Coronado State Monument where Francisco Vásquez de Coronado—with 300 soldiers and 800 Indian allies from New Spain—entered the valley while looking for the fabled Seven Cities of Gold. Instead he found villages inhabited by prosperous native people. Coronado's party camped near the Tiwa pueblo of Kuaua, one of the many villages encountered by the explorers. Kuaua, a Tiwa word for "evergreen," was first settled around AD 1300 by American Indians who had long known about the fertile land near the Rio Grand. Kuaua is an earthen pueblo excavated in the 1930s by WPA workers, who also reconstructed new ruin walls over the reburied original ruins. A square kiva, excavated in the south plaza of the community, contained many layers of mural paintings. These murals represent some of the finest examples of Pre-Columbian mural art in the United States. Both the kiva and one of the mural layers are reconstructed and open to visitors, while several of the preserved mural segments are open to viewing in the mural room of the visitor center. The visitor center, designed by noted architect John Gaw Meem, also contains prehistoric and historic Indian and Spanish colonial artifacts on exhibit with several hands-on components.

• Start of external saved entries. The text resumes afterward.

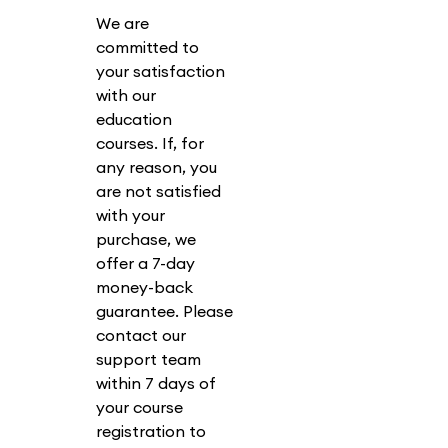
We are
committed to
your satisfaction
with our
education
courses. If, for
any reason, you
are not satisfied
with your
purchase, we
offer a 7-day
money-back
guarantee. Please
contact our
support team
within 7 days of
your course
registration to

A second website, maintained by the Friends of Coronado, can be found here.

The site offers a short film, exhibits, lectures, workshops, and occasional recreational and educational events.

Fort Buford State Historic Site [ND]

Description

Fort Buford State Historic Site preserves remnants of a vital frontier plains military post. Fort Buford was built in 1866 near the confluence of the Missouri and Yellowstone Rivers, and became a major supply depot for military field operations. Original features still existing on the site include a stone powder magazine, the post cemetery site, and a large officers' quarters building which now houses a museum. Fort Buford, located near present-day Williston, was one of a number of military posts established to protect overland and river routes used by immigrants settling the West. While it served an essential role as the sentinel on the northern plains for 19 years, it is probably best remembered as the place where the famous Hunkpapa Sioux leader, Sitting Bull, surrendered in 1881.

The site offers a short film, tours, exhibits, and occasional recreational and educational events.